On Mon, 29 Mar 1999 00:48:24 GMT, "Don & Jeanne Chapman"

Quote:

>Dan - I know this is "common wisdom" - removing the mulch cover so soil can
>warm up quicker, but I was very surprised last year to discover that the
>soil was warmer under a 4-inch layer of mulch than was adjoining bare soil.
> I measured with a digital thermometer (like a meat probe), and there was
>six degrees difference.

>My theory is that the mulch serves as a thermal blanket, holding in heat
>better overnight.

>Not sure this will be true everywhere, but it sure opened my eyes.  Had to
>measure over and over at different points before I believed it.
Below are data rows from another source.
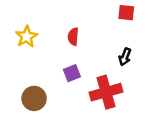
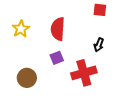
red semicircle: (73, 37) -> (58, 29), size x1.6

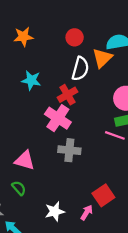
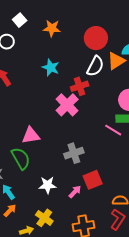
red circle: (75, 37) -> (96, 38), size x1.5
gray cross: (69, 150) -> (74, 153), moved, turned -36
pink triangle: (25, 160) -> (31, 135), turned -36
green semicircle: (19, 188) -> (21, 158), size x1.6

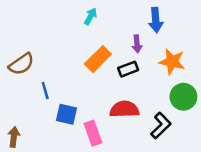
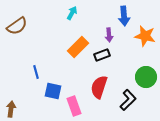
orange star: (172, 62) -> (145, 36), moved
brown semicircle: (21, 64) -> (17, 26), moved
red semicircle: (124, 109) -> (99, 87), turned -70

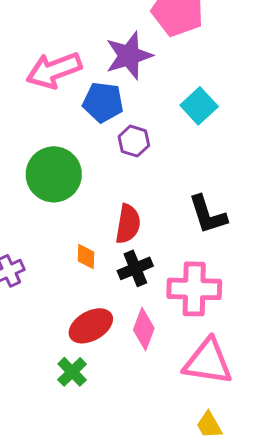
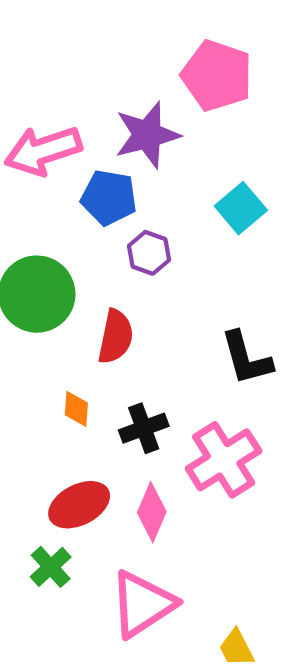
red semicircle: (128, 224) -> (116, 337), moved
pink cross: (194, 289) -> (224, 460), turned -36
pink triangle: (208, 362) -> (142, 604), moved, turned -44

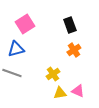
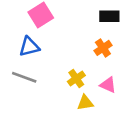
black rectangle: (70, 25) -> (109, 16), moved, turned -70
pink triangle: (78, 91) -> (108, 85), moved

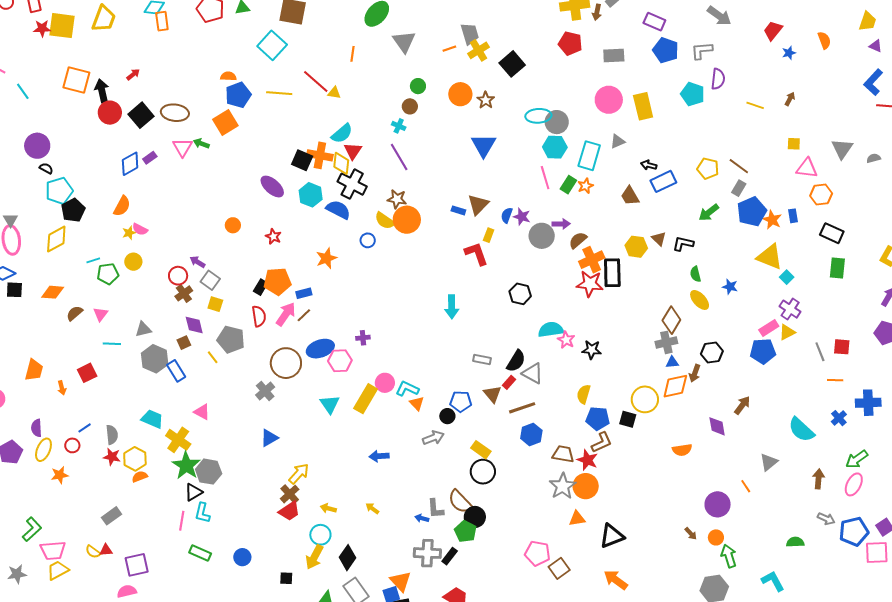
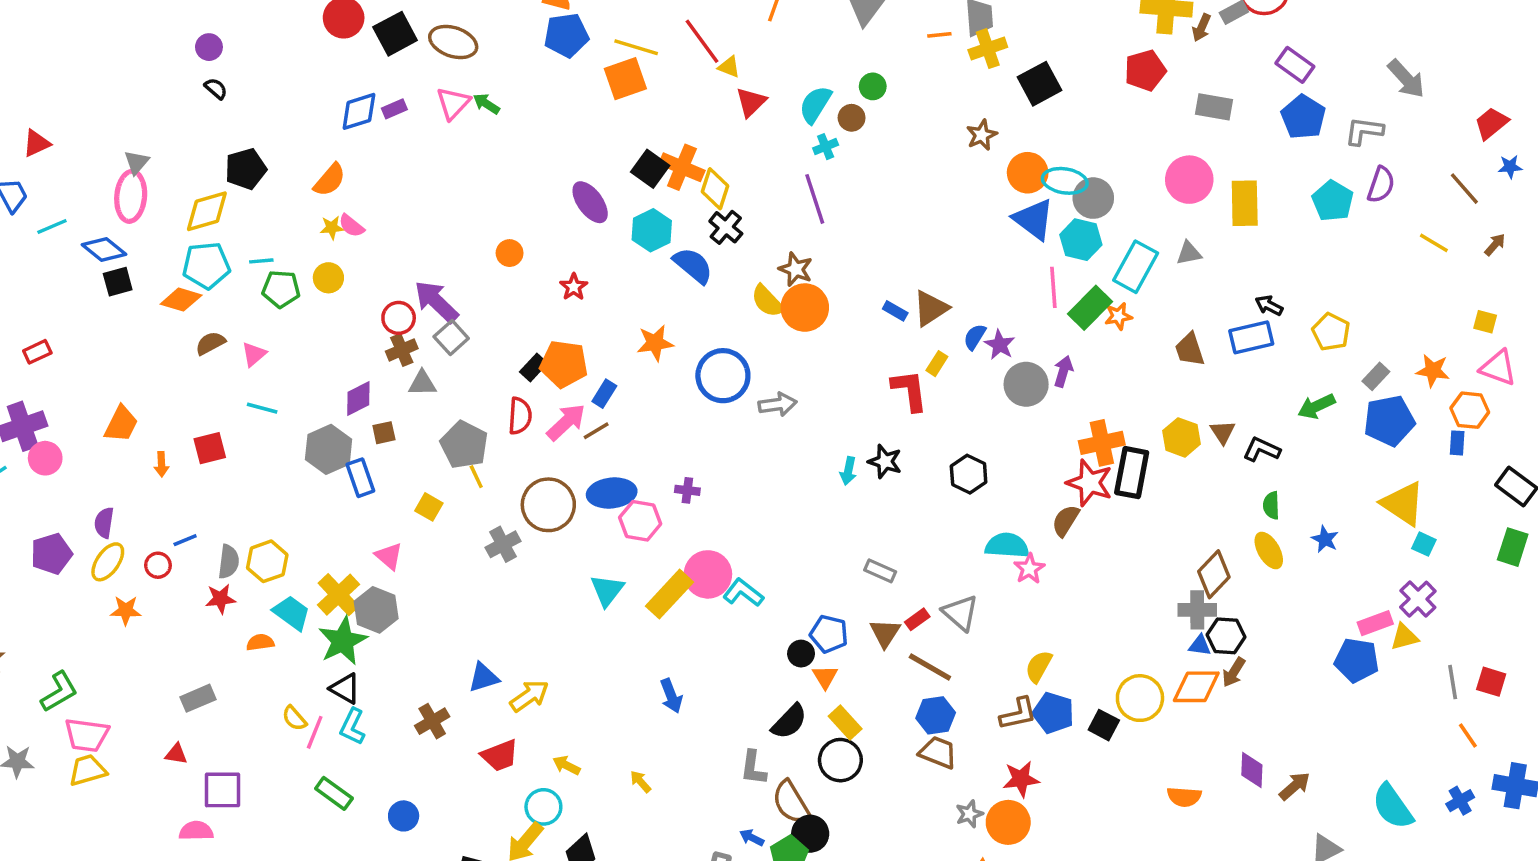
red pentagon: (570, 43) -> (1145, 70), turned 30
orange circle: (460, 94) -> (1028, 173), moved
orange square: (225, 122) -> (625, 79), moved
cyan cross: (399, 126) -> (826, 147), turned 32
cyan semicircle: (342, 133) -> (815, 105), moved, turned 150
blue triangle: (484, 145) -> (1034, 219), moved, turned -36
purple circle: (37, 146) -> (209, 47), size x0.6
red triangle: (353, 151) -> (751, 102), moved
black arrow: (649, 165) -> (1269, 305), moved
brown line: (739, 166) -> (1464, 189), moved
black cross: (352, 184) -> (726, 227), size x0.7
green rectangle: (568, 185) -> (1090, 308), size x1.4
cyan pentagon: (59, 191) -> (206, 265), moved
orange hexagon: (821, 195) -> (1470, 410), moved
orange star: (772, 220) -> (1433, 371), moved, turned -30
purple arrow: (561, 224) -> (1063, 371), turned -84
blue circle: (368, 240) -> (723, 376), moved, size x2.0
brown semicircle: (578, 240) -> (1066, 521), moved, turned -30
purple arrow: (197, 262) -> (436, 302), size x1.8
cyan square: (787, 277) -> (1424, 544), turned -32
black square: (14, 290) -> (118, 282), turned -30
blue rectangle: (304, 293) -> (604, 394), turned -56
yellow square: (215, 304) -> (429, 507), moved
cyan arrow: (452, 307) -> (848, 471), size x0.7
purple diamond: (194, 325) -> (358, 398), moved, turned 65
gray triangle: (143, 329) -> (422, 383), moved
black star: (592, 350) -> (885, 461), moved
black hexagon: (712, 352) -> (1226, 636), moved
yellow line: (213, 357) -> (476, 477), moved
black semicircle: (516, 361) -> (789, 722), moved
orange line: (835, 380) -> (1468, 735), turned 42
pink circle: (385, 383) -> (708, 574), size x1.4
orange triangle: (417, 403) -> (825, 677), moved
brown arrow: (742, 405) -> (1295, 786), moved
brown line: (522, 408) -> (930, 667), turned 36
cyan trapezoid: (152, 419) -> (292, 613), moved
blue triangle: (269, 438) -> (483, 677), moved
gray arrow: (433, 438) -> (778, 404), moved
brown L-shape: (602, 442) -> (1018, 714), moved
brown trapezoid: (563, 454) -> (938, 752), moved
blue arrow: (379, 456) -> (671, 696), turned -120
red star: (112, 457) -> (220, 599), turned -30
yellow hexagon: (135, 459) -> (267, 561), moved
red star: (587, 460) -> (1021, 779), turned 30
gray hexagon: (209, 472) -> (376, 610), moved
gray star: (563, 486) -> (969, 814), size x0.6
black triangle: (193, 492) -> (345, 689), turned 48
brown cross: (290, 494) -> (432, 721), moved
gray L-shape: (435, 509) -> (753, 768), moved
blue arrow: (422, 518) -> (752, 838), moved
yellow semicircle: (93, 552) -> (294, 718), moved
>You might try taking some temps some time when you have a good comparison
>situation.


>Chappy's Power Organics
>3200 Corte Malpaso, #107
>Camarillo CA 93012
>Info & Orders <http://www.bio-organics.com>

 
 
 

The ins and out of mulch (from a newbie)

Post by NAearthM » Tue, 30 Mar 1999 04:00:00


          If I do not have my own compost, what should I aks for at the
nursery? I have compost that is from cow manure that I add to the soil but I
don't think i can use it as a mulch because i read on here that it can't touch
foliage.
          Thanks!
Caryn in nY zone 7
          "Come into my garden, my flowers want to meet you!"
 
 
 

The ins and out of mulch (from a newbie)

Post by m& » Wed, 31 Mar 1999 04:00:00


Plain composted manure is too high in nitrogen.  Ask the nursery if
they know anyone in your area who sells compost by the yard.  It is
much cheaper than buying it in bags.  

Victoria



Quote:
>          If I do not have my own compost, what should I aks for at the
>nursery? I have compost that is from cow manure that I add to the soil but I
>don't think i can use it as a mulch because i read on here that it can't touch
>foliage.
>          Thanks!
>Caryn in nY zone 7
>          "Come into my garden, my flowers want to meet you!"